ところが原発と津波のニュースを見てからそんなもの肯定しなくてもいいじゃないか、意味がないんじゃないかという気持ちに捉われなかなか作品が書けなかった。初めて真っ黒な絵を描いたのはその頃です。
自分はなにもできないことはわかっているがニュースを聞いているだけでは自分はどうしようもない。但し行っても何の役にも立たない。戦力になる人は直ぐにでもいける。気持ちはあるけれど何もできない人間が行ってもいいのだろうか、とまだ迷っている時ある人がふと同じ国に住んでいるんだから、お見舞いぐらいは行かないといけないかなといわれたので、ああそうか、お見舞いにね、それでいいよね、じゃ行こうと踏ん切りがつきました。
5月3・4・5日鳴子温泉の湯治宿が1件だけ予約でき、一緒に行ってくれる友人も決まりました。奥さんと娘2人の家族連れです。毎日宿を出ては石巻、気仙沼、陸前高田などを訪ねました。小5と小3の子どもは2人ともおとなしく淡々と見ていました。ただタンカーがぶつかって燃えた小学校を見たときは怖がっていました。
行ってきたよかったのはテレビのニュースを見たり人と喋ったりする時自分の体験として実感を持てるようになったことです。また風評の問題についても考えました。風評は災害がはっきりしないから起きる。福島の食べ物についてもちゃんとした数字がないので風評になる。
例えば国は放射線量の幾つが安全で幾つが安全でないなどと簡単に言い切れないという言い方をします。

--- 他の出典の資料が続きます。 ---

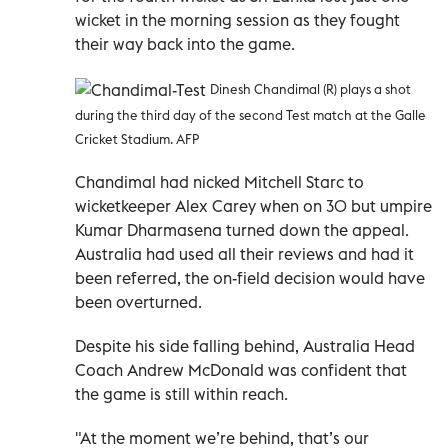
wicket in the morning session as they fought
their way back into the game.
Dinesh Chandimal (R) plays a shot
during the third day of the second Test match at the Galle
Cricket Stadium. AFP
Chandimal had nicked Mitchell Starc to
wicketkeeper Alex Carey when on 30 but umpire
Kumar Dharmasena turned down the appeal.
Australia had used all their reviews and had it
been referred, the on-field decision would have
been overturned.
Despite his side falling behind, Australia Head
Coach Andrew McDonald was confident that
the game is still within reach.
"At the moment we’re behind, that’s our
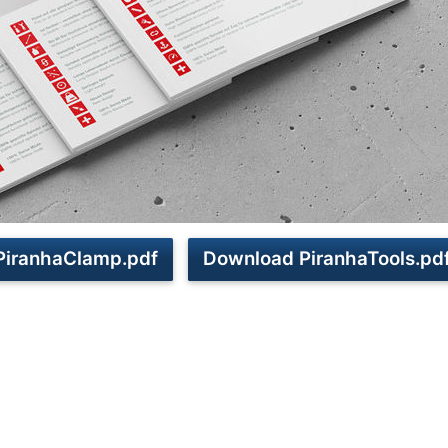
PiranhaClamp.pdf
Download PiranhaTools.pd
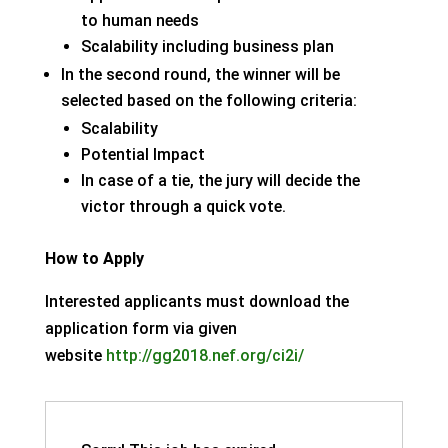
to human needs
Scalability including business plan
In the second round, the winner will be
selected based on the following criteria:
Scalability
Potential Impact
In case of a tie, the jury will decide the
victor through a quick vote.
How to Apply
Interested applicants must download the
application form via given
website
http://gg2018.nef.org/ci2i/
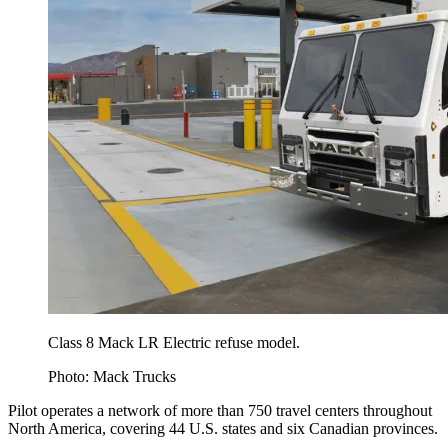
Class 8 Mack LR Electric refuse model.
Photo: Mack Trucks
Pilot operates a network of more than 750 travel centers throughout
North America, covering 44 U.S. states and six Canadian provinces.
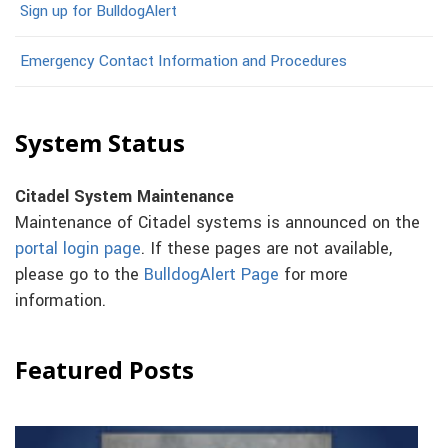
Sign up for BulldogAlert
Emergency Contact Information and Procedures
System Status
Citadel System Maintenance
Maintenance of Citadel systems is announced on the
portal login page
. If these pages are not available,
please go to the
BulldogAlert Page
for more
information.
Featured Posts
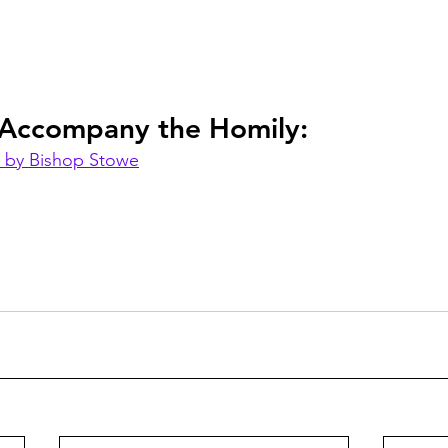
 Accompany the Homily:
 by Bishop Stowe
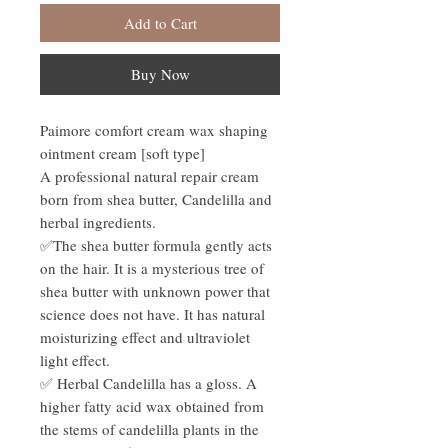
Add to Cart
Buy Now
Paimore comfort cream wax shaping
ointment cream [soft type]
A professional natural repair cream
born from shea butter, Candelilla and
herbal ingredients.
✅The shea butter formula gently acts
on the hair. It is a mysterious tree of
shea butter with unknown power that
science does not have. It has natural
moisturizing effect and ultraviolet
light effect.
✅ Herbal Candelilla has a gloss. A
higher fatty acid wax obtained from
the stems of candelilla plants in the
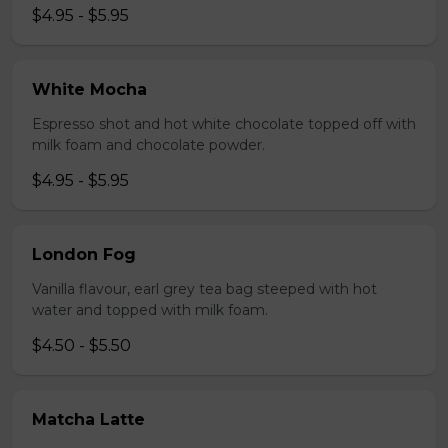
$4.95 - $5.95
White Mocha
Espresso shot and hot white chocolate topped off with
milk foam and chocolate powder.
$4.95 - $5.95
London Fog
Vanilla flavour, earl grey tea bag steeped with hot
water and topped with milk foam.
$4.50 - $5.50
Matcha Latte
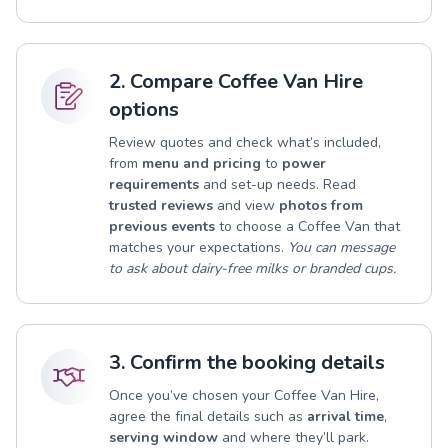
2. Compare Coffee Van Hire
options
Review quotes and check what’s included,
from
menu and pricing
to
power
requirements
and set-up needs. Read
trusted reviews
and view
photos from
previous events
to choose a Coffee Van that
matches your expectations.
You can message
to ask about dairy-free milks or branded cups.
3. Confirm the booking details
Once you’ve chosen your Coffee Van Hire,
agree the final details such as
arrival time
,
serving window
and where they’ll park.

しかしそれは僕らの言う事であって、国の仕事はここは幾つだとできるだけ沢山情報を出すことだと思う。これ以上は危ないですよ、これ以下は安全ですよと決めるのは国の仕事ではない。決めるのは買う人、食べる人でいい。僕らが決めることだと思う。
どこに住んでも日本は災害に見舞われる。でもそこから生き延びるということはずっとやってきた。だからその普通の頑張りを妨げないこと。妨げるような考え方や方向には声を上げること。それは当事者より外からのほうができるのではないか。
例えば経済効率を最優先する判断が勝手に下されそれが既成事実化するような動き、原発の話でも続けるか続けないかではなく、続けるとか続けないとかの選択ができるような国になっているかどうかが問題。選べるような国づくりを目指しそれを具現化できるリーダーを探していきたい。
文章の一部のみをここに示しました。